Une montre, un bracelet, une bague… Ces petits objets du quotidien ont traversé huit décennies. À Athènes, des descendants de déportés ont enfin pu toucher les affaires confisquées à leurs proches, grâce à un travail de fourmi mené par des lycéens et les célèbres archives Arolsen.

Kaiti Kerasiotis a les larmes aux yeux. Dans ses mains, elle tient la montre de son mari Evangelos, déporté en mai 1944 à seulement 19 ans. « Je n’arrive pas à y croire », murmure cette retraitée grecque. C’est lors d’une cérémonie au ministère des Affaires étrangères qu’elle a reçu ce souvenir, avec d’autres familles. Ces effets personnels avaient été confisqués à quatre déportés grecs à leur arrivée au camp de concentration nazi de Neuengamme, en Allemagne. Depuis 2016, le programme #StolenMemory des Archives Arolsen tente de les restituer. Ces archives sont les plus complètes au monde sur les victimes des camps. Mais sans les proches, ces objets restaient sans histoire. Alors des élèves grecs se sont lancés dans une véritable enquête.

Car ce sont eux qui ont retrouvé les familles. Des lycéens d’Evosmos, près de Thessalonique, ont fouillé les archives municipales, les registres de police et ceux de la Croix-Rouge pour remonter la piste d’Evangelos Kerasiotis. Il survécut à la déportation, fut transféré à Bergen-Belsen, libéré, et rentra en Grèce en août 1945. Mais il mourut à 24 ans d’une maladie cardiaque due aux épreuves. « Quand des élèves m’ont contactée, j’ai ressorti les photos enfouies », raconte Kaiti. Moritz Wein, directeur des Archives Arolsen, explique que la mémoire doit aujourd’hui devenir plus participative. « Alors que les survivants ne sont plus très nombreux, de nouvelles formes de mémoire sont nécessaires », dit-il. Il note aussi que les demandes des familles ont explosé ces deux dernières années, et que le rôle des archives est crucial face à la distorsion de l’histoire. En Grèce, près de 70 000 Juifs ont été exterminés pendant l’occupation nazie, soit 86% de la communauté. Aujourd’hui, il n’en reste qu’environ 5 500 membres.

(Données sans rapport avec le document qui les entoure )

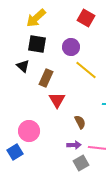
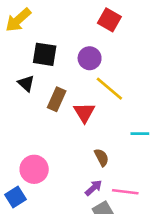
yellow arrow: (36, 18) -> (18, 20), moved
red triangle: (57, 100) -> (84, 112), moved
purple arrow: (74, 145) -> (94, 188), turned -40

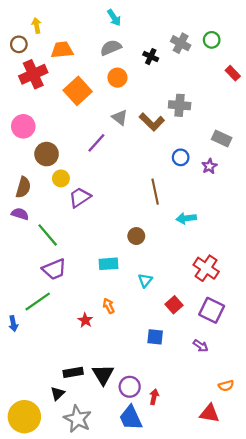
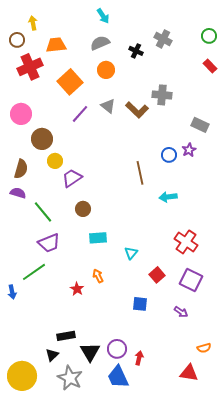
green circle: (212, 40) -> (209, 36), moved
purple line: (96, 143) -> (80, 114), moved
blue circle: (181, 157) -> (169, 155), moved
brown circle: (136, 236) -> (83, 209), moved
black triangle: (103, 375) -> (90, 352), moved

Panagiota Galani, elle, a récupéré la montre de son oncle Georgios Sagmatopoulos, déporté à 24 ans. Sa mère et sa grand-mère l’avaient cherché pendant des années, sans confirmation de sa mort avant 1962. « On a toujours vécu avec l’ombre de cet oncle. Ma grand-mère aurait été très émue », confie la jeune femme. Konstantina, elle, retrouve le bracelet de son père Nikolaos Fassouliotis, un Chypriote déporté. Il avait refait sa vie à Chypre et eu six enfants. Konstantina espère maintenant retrouver la famille de son père issue d’un premier mariage. Moritz Wein lui remet un sac de documents : papiers d’enregistrement dans les camps, notes sur les travaux forcés. « Ces hommes ont été dépouillés de leurs biens à l’entrée des camps, déshumanisés. Aujourd’hui, en restituant ces objets, nous leur redonnons une part de leur identité », souligne-t-il. Les Archives Arolsen détiennent encore 2000 enveloppes avec des effets personnels de déportés de plusieurs pays, qui n’ont pas retrouvé leurs destinataires.